BY DR. AGONSON
I was sitting, working on a story—more accurately, I was not working, but thinking, half daydreaming while my characters were locked in a very awkward social situation that I wanted desperately to avoid—when my eye was caught by the movement of the blinds. They are of a common type, at least where I live: There is a drawstring to either pull them up or let them down, and a rod to turn the blinds either to let light in or block it out.
It was the rod which caught my attention, and as I stared at it, I was perplexed by a singular mystery: There appeared to my eyes a glimmer, slightly offset from the rod, but moving like the rod moved and having the same shape of the rod.

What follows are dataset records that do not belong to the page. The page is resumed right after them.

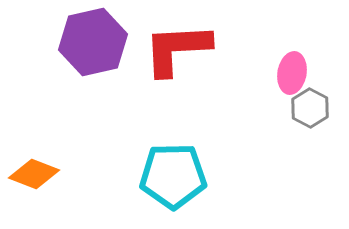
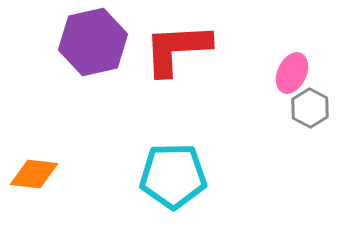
pink ellipse: rotated 15 degrees clockwise
orange diamond: rotated 15 degrees counterclockwise
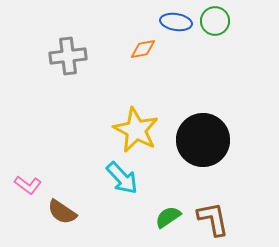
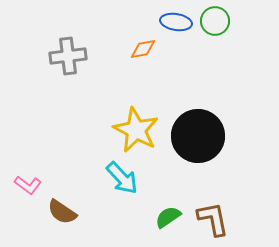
black circle: moved 5 px left, 4 px up
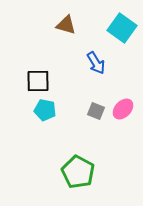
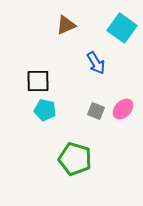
brown triangle: rotated 40 degrees counterclockwise
green pentagon: moved 3 px left, 13 px up; rotated 12 degrees counterclockwise
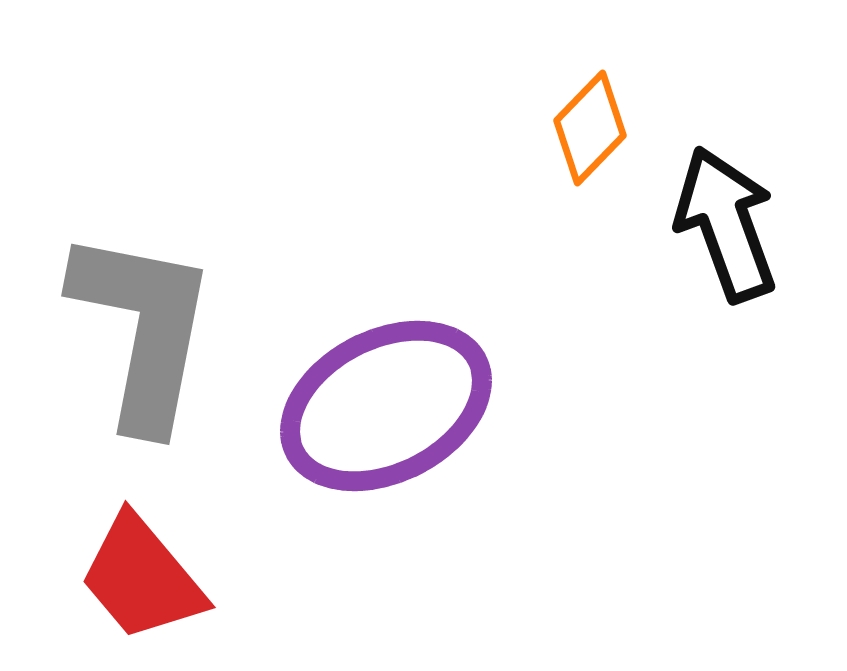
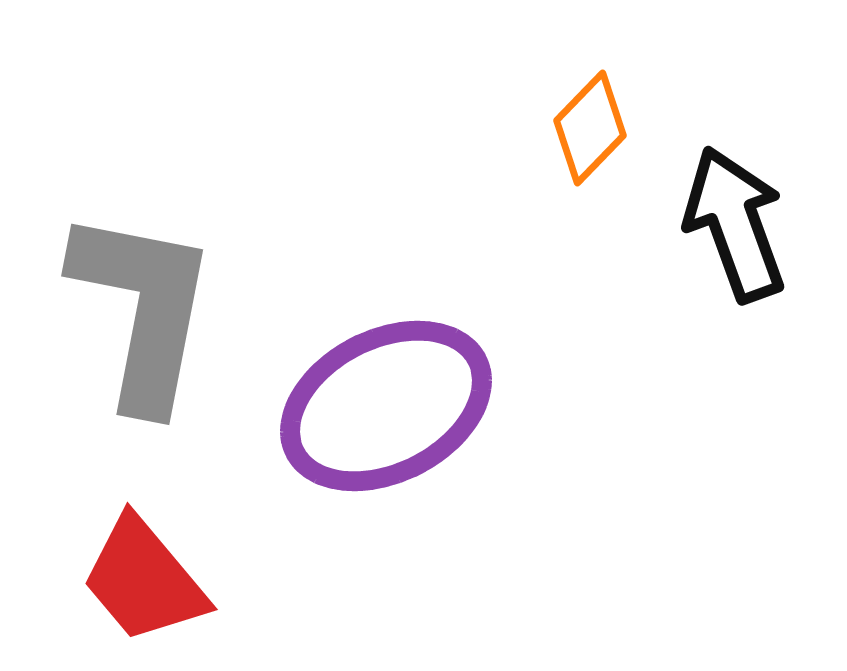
black arrow: moved 9 px right
gray L-shape: moved 20 px up
red trapezoid: moved 2 px right, 2 px down
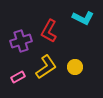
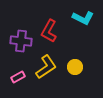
purple cross: rotated 25 degrees clockwise
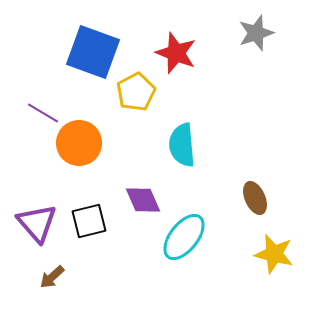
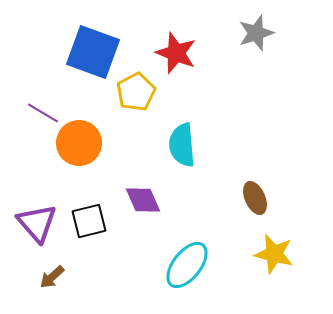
cyan ellipse: moved 3 px right, 28 px down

The solution to this illusion was fairly simple: I had mistaken the shadow of the rod for the rod itself. The shadow was much easier to see as the rod is of a clear plastic, and even now that I have seen through the optical trick, the fact that I can still see through it means that I can see the shadow much more clearly than the clear thing. So, the glimmer, which I thought must be some strange reflection of light onto the blinds from the rod, really turns out to be the edge of the real rod catching a bit of the lamp’s light.
Two things struck me in my moment of enlightenment: This inconsequential mistake of mine is a type with others of terrible consequence, and that I could further avoid writing that awkward interaction by putting all this down on paper.
It seems to me that man walks about this earth confusing the shadows which he can see for the wholly real things casting them which he cannot. It is easy to see money, hard to see worth; easy to know what is popularly approved, at least in one’s own circle, hard to know what is really laudable; and it is fairly common that man should be aware of morality, of existence, and of his own body while puzzling over strange glimmers off invisible substances that seem to correlate with these “real” shadows.
To the point: Money is a symbol of value; currencies are languages which give man a way to compare this thing with that. It is easy, however, to confuse a pile of green paper for something valuable in and off itself. Furthermore, if one has any sense of social intercourse, he must shortly see that his peers approve and disapprove of certain opinions and moods, and insofar as he accepts their friendship, accepts their judgement. Yet how often are men swayed into evil mindsets by the popular opinions around him? It is easy to confuse popularity—something which shifts wildly from moment to moment—with that invisible quality of quality which outlasts dynasties as if they were passing fads.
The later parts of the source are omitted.